Dessa forma, nos baseamos no conceito de competência crítica em informação (CCI) para
argumentar pela necessidade de crianças desenvolverem uma atitude crítica para lidarem
de forma segura, ética e saudável com uma série de fenômenos a que são expostas no
momento em que se tornam consumidoras e produtoras de informação. Nosso objetivo
geral é investigar e analisar as estratégias que pais e mães de crianças entre 8 e 12 anos
usam para estimular a competência crítica em informação dos filhos e filhas no uso de
celulares. No que concerne a metodologia, esta é uma pesquisa qualitativa que inclui,
além do levantamento bibliográfico perpassando os campos da Ciência da Informação,
Comunicação Social, Filosofia e Pedagogia, a análise de dados empíricos obtidos por
meio da aplicação de 154 questionários digitais e da realização de 15 entrevistas
semidirigidas em profundidade, ambos por meio virtual.

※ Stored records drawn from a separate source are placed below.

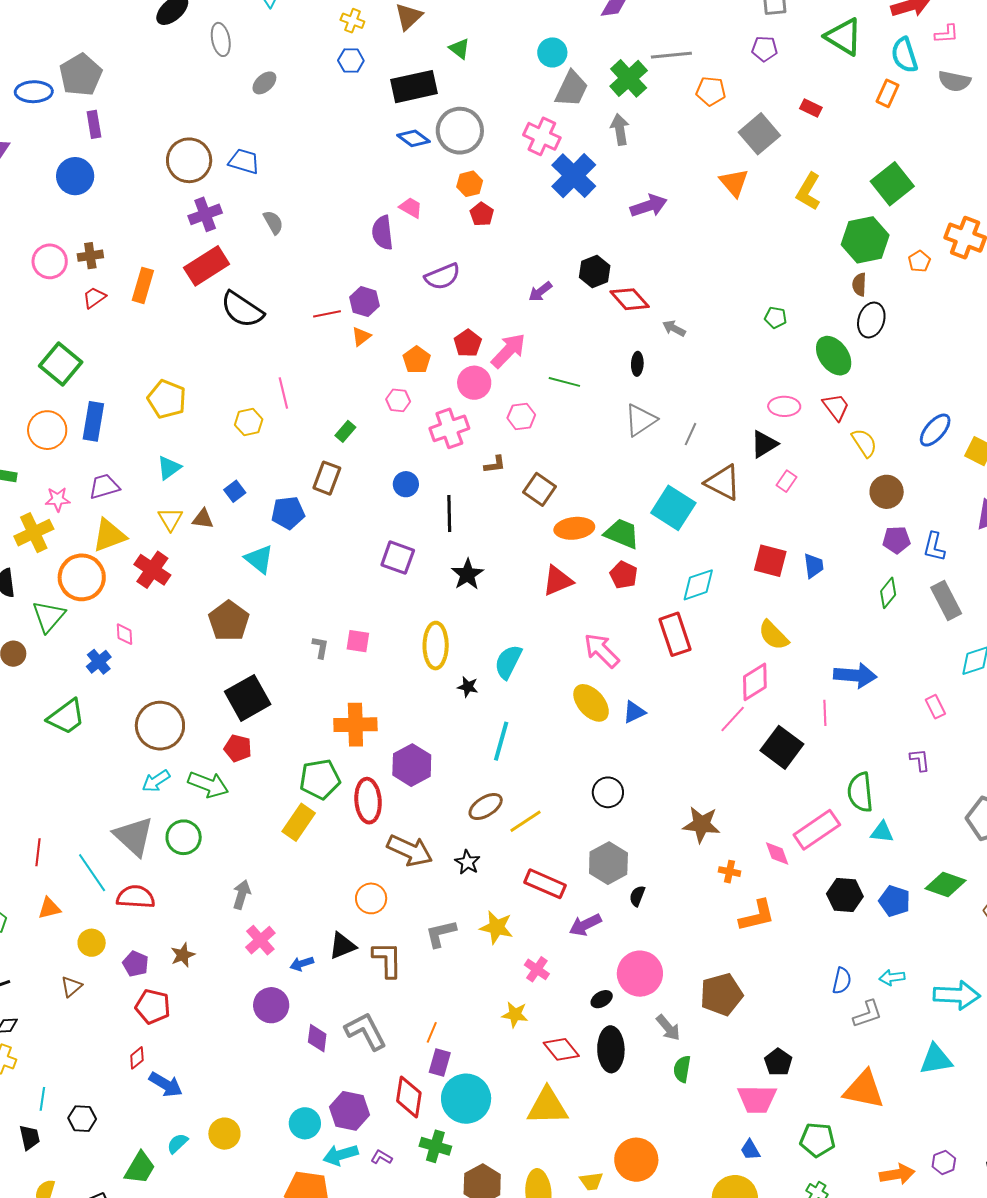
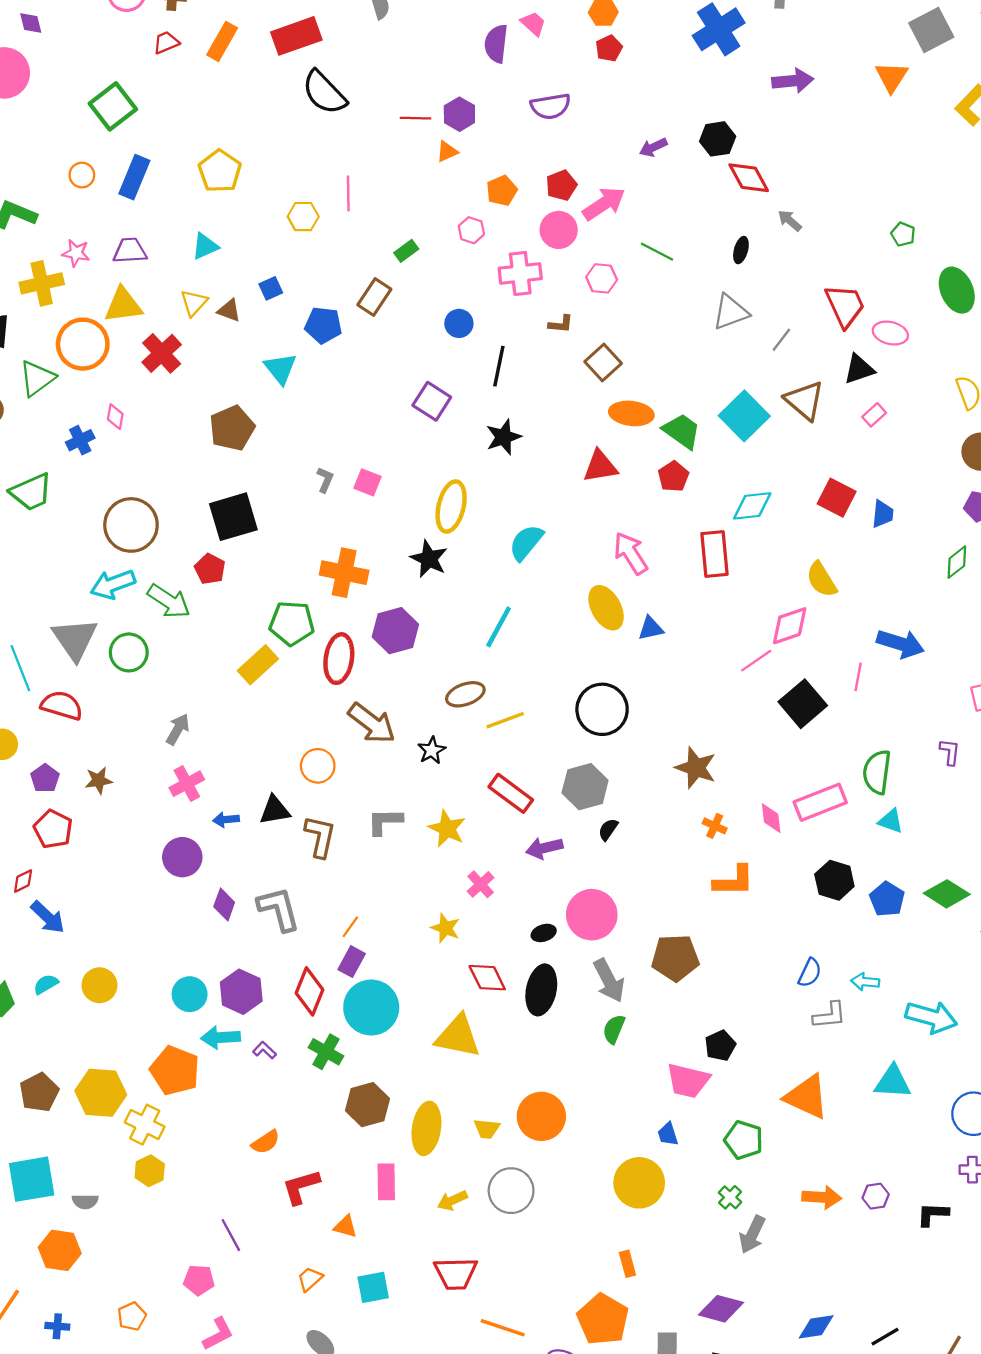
red trapezoid: (836, 407) -> (845, 306), moved, size x1.4
orange circle: (47, 430) -> (82, 175), size x0.6
black star: (468, 687) -> (429, 559), moved, size x1.6
cyan arrow: (156, 781) -> (113, 584), size x1.4
black circle: (608, 792) -> (602, 709), size x1.5
gray arrow: (668, 1028) -> (609, 981), size x1.4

As respostas foram avaliadas a
partir de categorias propostas para tratar dos tipos de uso que as crianças fazem do celular,
do tempo de uso dedicado ao dispositivo e da forma de condução da mediação parental.
Apuramos que, embora algumas estratégias estejam mais voltadas para a restrição de
forma a evitar os riscos do uso do celular, alguns responsáveis se pautam no diálogo como
forma de conscientizar a criança, aproximando-se da CCI e da pedagogia crítica.